:: TASK BRIEF ::
Some lines in the entries contain the word "việc". Copy all of them.

*** Opening RECORDS FOR PROCESSING ***

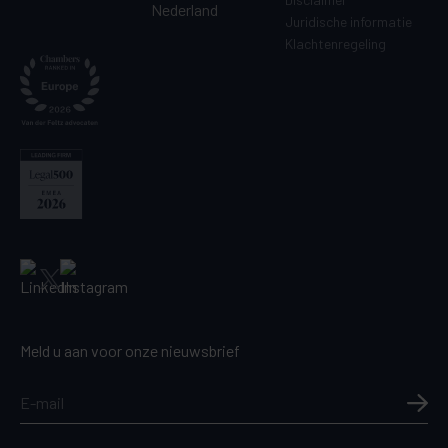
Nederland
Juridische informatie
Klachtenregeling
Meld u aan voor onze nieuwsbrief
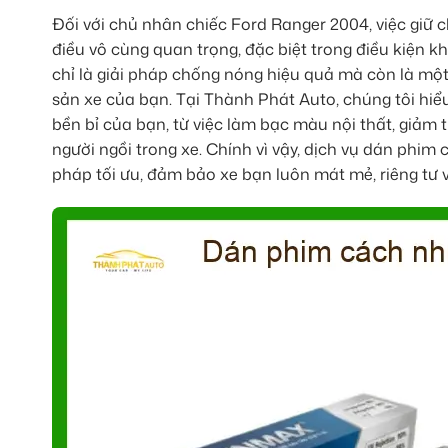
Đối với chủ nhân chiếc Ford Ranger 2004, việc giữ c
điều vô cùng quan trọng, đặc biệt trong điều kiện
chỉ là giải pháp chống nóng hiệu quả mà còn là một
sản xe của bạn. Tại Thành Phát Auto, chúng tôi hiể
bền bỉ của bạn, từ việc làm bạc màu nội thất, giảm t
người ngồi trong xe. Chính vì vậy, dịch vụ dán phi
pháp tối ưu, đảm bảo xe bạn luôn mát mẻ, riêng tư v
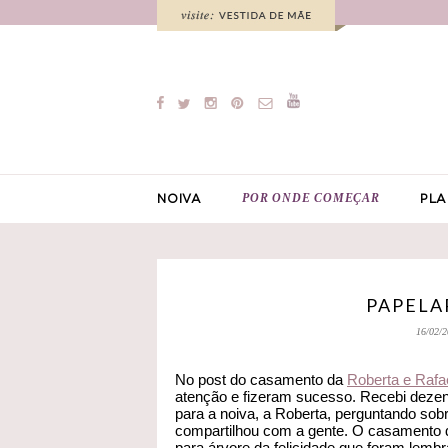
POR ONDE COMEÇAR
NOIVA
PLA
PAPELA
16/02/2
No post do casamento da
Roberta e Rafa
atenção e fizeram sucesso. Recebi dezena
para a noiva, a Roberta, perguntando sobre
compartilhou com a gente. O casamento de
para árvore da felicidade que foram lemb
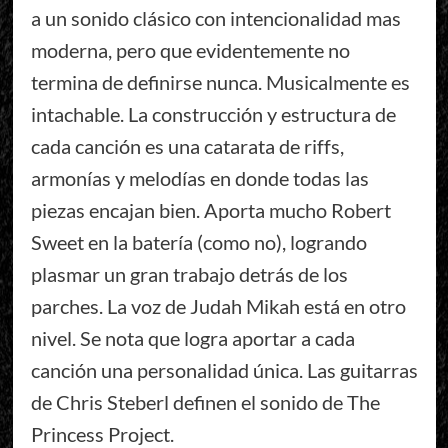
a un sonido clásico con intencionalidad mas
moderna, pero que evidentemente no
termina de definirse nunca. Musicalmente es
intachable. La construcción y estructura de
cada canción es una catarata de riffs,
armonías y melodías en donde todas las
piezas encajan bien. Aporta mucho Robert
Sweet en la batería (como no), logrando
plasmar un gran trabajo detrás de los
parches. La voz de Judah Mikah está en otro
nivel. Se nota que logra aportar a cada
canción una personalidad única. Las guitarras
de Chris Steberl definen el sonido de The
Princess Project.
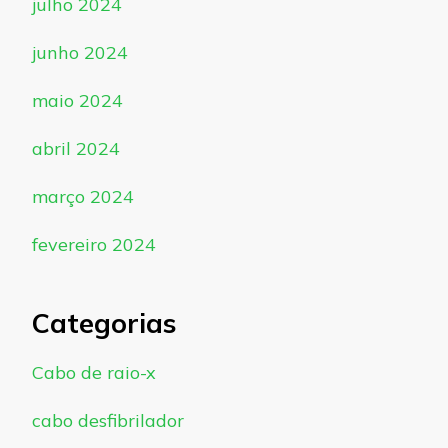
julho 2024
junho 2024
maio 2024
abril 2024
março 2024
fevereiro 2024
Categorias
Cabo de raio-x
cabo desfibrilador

*** Closing RECORDS FOR PROCESSING ***
*** Opening RECORDS FOR PROCESSING ***

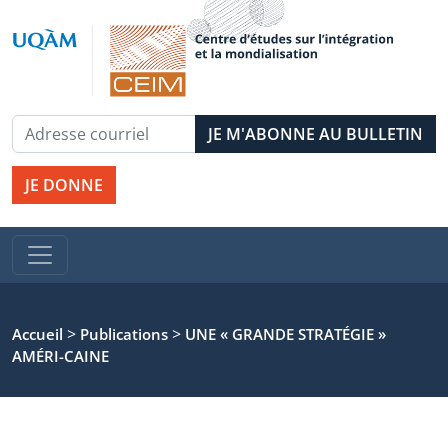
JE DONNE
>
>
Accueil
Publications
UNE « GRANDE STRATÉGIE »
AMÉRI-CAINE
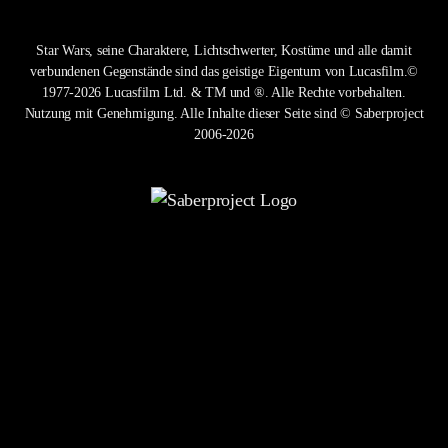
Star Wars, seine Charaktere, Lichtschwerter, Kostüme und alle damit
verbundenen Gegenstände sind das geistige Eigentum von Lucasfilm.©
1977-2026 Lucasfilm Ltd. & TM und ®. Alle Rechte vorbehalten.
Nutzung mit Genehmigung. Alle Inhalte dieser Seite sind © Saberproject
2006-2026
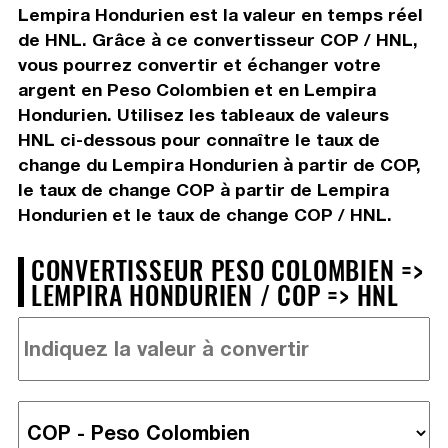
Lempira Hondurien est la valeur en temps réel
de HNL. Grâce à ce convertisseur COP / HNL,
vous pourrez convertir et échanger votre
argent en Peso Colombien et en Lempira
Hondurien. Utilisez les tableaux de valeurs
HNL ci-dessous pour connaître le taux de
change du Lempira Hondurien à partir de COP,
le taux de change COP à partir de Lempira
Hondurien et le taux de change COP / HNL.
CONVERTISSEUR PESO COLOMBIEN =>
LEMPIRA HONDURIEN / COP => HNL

*** Closing RECORDS FOR PROCESSING ***

:: TASK RESPONSE ::
Đối với chủ nhân chiếc Ford Ranger 2004, việc giữ c
bền bỉ của bạn, từ việc làm bạc màu nội thất, giảm t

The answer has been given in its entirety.